President Trump Is Not Considering A National Coronavirus Lockdown, McEnany Confirms
(Screenshot/YouTube/White House)
President Donald Trump is not considering a national lockdown to stop the spread of coronavirus, White House Press Secretary Kayleigh McEnany confirmed Tuesday. Trump and Republicans have long pushed back on the idea of a mandatory national quarantine, citing the federal government’s lack of authority to do so under the Constitution. Trump called on state governors to institute distancing measures tailored to their own states this spring, resulting in widespread protests against governors who took a more severe route.
“The president is not considering a national lockdown,” says Kayleigh McEnany.

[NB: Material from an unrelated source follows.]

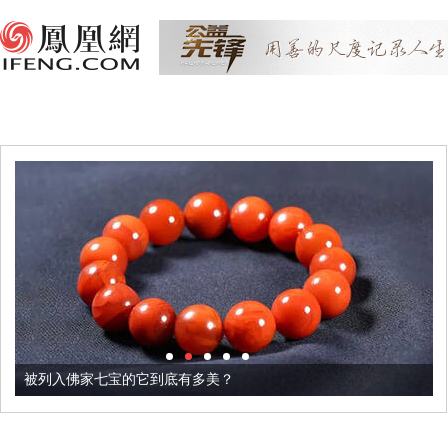
被列入佛家七宝的它到底有多美？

— Chris Megerian (@ChrisMegerian) August 4, 2020
Some experts say the lifting of current distancing measures across the country relies largely on the production of a successful coronavirus vaccine. White House Coronavirus Task Force member Dr. Anthony Fauci has said he is optimistic that a vaccine will be developed before 2021. The Trump administration’s ‘Operation Warp Speed’ project is aimed at partnering the public and private sectors to develop a vaccine or therapeutics to combat COVID-19.
Dr. Amesh Adalja of the Johns Hopkins University Center for Health Security told the Daily Caller it may be more than a year before life returns to what Americans thought of as normal in 2019, however.
Adalja said the development of a vaccine is one part of the solution, but that vaccine must then be mass-produced, a process which he says could take until 2022.